It is also amazing to see how the Balinese take the water just as much as they need – many take only five liters of water although some can take as much as 19 liters. But no one is taking more than they need and no one needs to pay a cent for the water, although some places provide a charity box for people to give donations to maintain the Pura Beji or for ceremonies at the temple.

Every day there is always at least one person giving offerings to the spring to honor Dewa Wishnu and to show how grateful they are for the God that has given them abundant fresh water. The offerings consist of various flowers as well as incense, all of which are placed neatly in a plate made of young coconut leaves. A big ceremony is also held once a year to celebrate the anniversary of the temple. Each of the temples in Bali has its own anniversary, and the local priests calculate the exact date.

Local Gathering

Batubulan Village, Bali

During my visit to a spring in Batubulan I witnessed hundreds of people coming and going from morning until afternoon. Some people only took some water then left right away, while others spent more time taking a dip in the spring to refresh their energy in the sunlight.

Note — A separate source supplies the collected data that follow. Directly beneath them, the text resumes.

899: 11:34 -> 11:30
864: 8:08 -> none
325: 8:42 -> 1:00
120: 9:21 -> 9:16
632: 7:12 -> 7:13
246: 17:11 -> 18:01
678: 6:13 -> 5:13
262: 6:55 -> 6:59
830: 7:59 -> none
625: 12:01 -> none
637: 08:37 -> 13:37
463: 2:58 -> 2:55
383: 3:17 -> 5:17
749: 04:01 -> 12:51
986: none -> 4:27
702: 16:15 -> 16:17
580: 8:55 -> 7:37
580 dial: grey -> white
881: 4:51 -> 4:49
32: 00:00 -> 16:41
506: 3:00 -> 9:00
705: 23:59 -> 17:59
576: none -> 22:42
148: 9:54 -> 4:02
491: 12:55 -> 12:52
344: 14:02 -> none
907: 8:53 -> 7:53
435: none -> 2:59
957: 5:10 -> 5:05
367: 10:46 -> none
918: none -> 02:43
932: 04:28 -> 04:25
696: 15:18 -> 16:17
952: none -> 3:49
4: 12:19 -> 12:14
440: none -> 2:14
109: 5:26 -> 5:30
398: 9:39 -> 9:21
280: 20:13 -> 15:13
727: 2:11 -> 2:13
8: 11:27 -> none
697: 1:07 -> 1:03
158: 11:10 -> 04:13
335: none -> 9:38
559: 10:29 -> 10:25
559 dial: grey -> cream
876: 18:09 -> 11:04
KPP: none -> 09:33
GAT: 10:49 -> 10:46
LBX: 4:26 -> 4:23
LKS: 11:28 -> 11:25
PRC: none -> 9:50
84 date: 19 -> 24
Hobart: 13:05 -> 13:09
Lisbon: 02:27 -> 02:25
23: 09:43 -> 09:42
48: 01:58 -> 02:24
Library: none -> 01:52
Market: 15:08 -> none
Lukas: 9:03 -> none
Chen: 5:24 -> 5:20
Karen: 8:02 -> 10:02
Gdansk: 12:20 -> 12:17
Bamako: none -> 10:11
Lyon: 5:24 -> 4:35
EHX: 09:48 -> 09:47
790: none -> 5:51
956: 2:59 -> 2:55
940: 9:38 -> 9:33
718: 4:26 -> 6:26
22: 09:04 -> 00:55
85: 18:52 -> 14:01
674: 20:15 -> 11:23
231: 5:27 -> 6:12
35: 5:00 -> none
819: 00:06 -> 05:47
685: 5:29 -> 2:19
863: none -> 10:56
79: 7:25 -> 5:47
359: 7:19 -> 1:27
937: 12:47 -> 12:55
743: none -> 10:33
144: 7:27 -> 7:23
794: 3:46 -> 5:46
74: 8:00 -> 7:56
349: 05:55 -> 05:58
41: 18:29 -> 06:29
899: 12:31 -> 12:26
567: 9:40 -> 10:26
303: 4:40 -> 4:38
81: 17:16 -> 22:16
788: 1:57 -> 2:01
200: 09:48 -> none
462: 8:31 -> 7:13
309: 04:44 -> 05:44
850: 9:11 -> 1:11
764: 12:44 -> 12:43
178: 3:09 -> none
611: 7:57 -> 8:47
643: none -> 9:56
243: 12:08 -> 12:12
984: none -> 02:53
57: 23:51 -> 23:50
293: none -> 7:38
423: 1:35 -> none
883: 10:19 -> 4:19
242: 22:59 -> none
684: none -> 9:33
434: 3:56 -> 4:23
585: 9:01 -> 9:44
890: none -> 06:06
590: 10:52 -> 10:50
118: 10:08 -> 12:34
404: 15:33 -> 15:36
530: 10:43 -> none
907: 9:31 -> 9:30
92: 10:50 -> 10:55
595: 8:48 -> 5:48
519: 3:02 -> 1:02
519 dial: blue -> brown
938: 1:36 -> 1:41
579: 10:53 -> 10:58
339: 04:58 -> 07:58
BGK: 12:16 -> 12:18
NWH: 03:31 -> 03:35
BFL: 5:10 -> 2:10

But the most interesting fact is that the spring has become some kind of a place where the villagers meet. While washing their clothes or filling up their containers, the villagers greet each other and share stories. They talk about almost everything, from the village gossip to national issues – some even discuss events that take place at the neighboring village.

Witnessing the activity of the Balinese people at the spring, I could see how they honor their God and the environment, and how they respect each other, all at the same time. This definitely reflects the Tri Hita Karana, the living concept of the Balinese that embraces the balance of life.